Holt was able to use his Preserve the Fort funds to pay down several months of back rent – “my landlord was ecstatic” – while also paying his staff and avoiding taking on debt. It also put his business on firmer financial footing, so that by the time the City of Fort Worth reached out to its bar owners to help them get the necessary licenses to become a bar/restaurant – thereby complying with the state’s reopening guidelines – Holt was ready. With Steinman overseeing the kitchen, the Finn MacCool’s team was able to make lemonade out of lemons, incorporating a menu of pub favorites into its long-term business strategy.
While Holt was able to save the Fort Worth location of Finn MacCool’s, its sister location in nearby Ennis wasn’t so lucky. He and Steinman made the difficult decision to shut it down after four and a half years of operations, almost entirely due to COVID-19 and the venue’s inability to accommodate social distancing guidelines.

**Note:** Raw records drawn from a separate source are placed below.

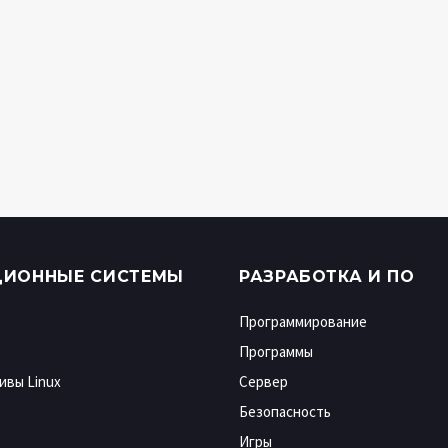
ЦИОННЫЕ СИСТЕМЫ
РАЗРАБОТКА И ПО
Программирование
Программы
ивы Linux
Сервер
Безопасность
Игры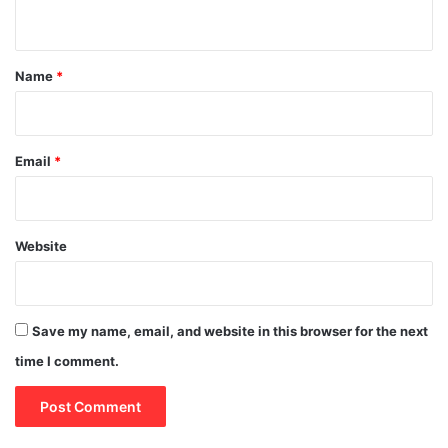
n
t
*
Name
*
Email
*
Website
Save my name, email, and website in this browser for the next
time I comment.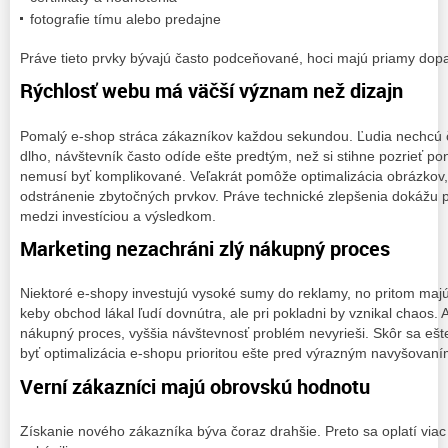
fotografie tímu alebo predajne
Práve tieto prvky bývajú často podceňované, hoci majú priamy dopa
Rýchlosť webu má väčší význam než dizajn
Pomalý e-shop stráca zákazníkov každou sekundou. Ľudia nechcú č
dlho, návštevník často odíde ešte predtým, než si stihne pozrieť p
nemusí byť komplikované. Veľakrát pomôže optimalizácia obrázkov, k
odstránenie zbytočných prvkov. Práve technické zlepšenia dokážu p
medzi investíciou a výsledkom.
Marketing nezachráni zlý nákupný proces
Niektoré e-shopy investujú vysoké sumy do reklamy, no pritom maj
keby obchod lákal ľudí dovnútra, ale pri pokladni by vznikal chaos.
nákupný proces, vyššia návštevnosť problém nevyrieši. Skôr sa ešte
byť optimalizácia e-shopu prioritou ešte pred výrazným navyšovan
Verní zákazníci majú obrovskú hodnotu
Získanie nového zákazníka býva čoraz drahšie. Preto sa oplatí viac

“Fort Worth has been good to us – I grew up here as a kid, and came back to start my business here,” Holt said. “Seeing how the city stepped up to help small businesses like mine has made me so proud to call Fort Worth home, and we’re so grateful and glad to be a part of it.”
As businesses have started reopening more fully, more patrons are flocking back to Finn MacCool’s. When leaving the pub on a weeknight, snatches of conversation can be heard as regulars are joyfully welcomed back to the pub, warmly greeted by staff and fellow customers alike.
“It’s like coming home!” laughs one customer, raising a glass to Steinman behind the bar.
“You have no idea how true that is,” she replied.
Photo: Robert Holt of Finn MacCool’s Pub: “The Preserve the Fort grant didn’t just save our livelihoods, it saved part of who we are and helped keep our dream alive.”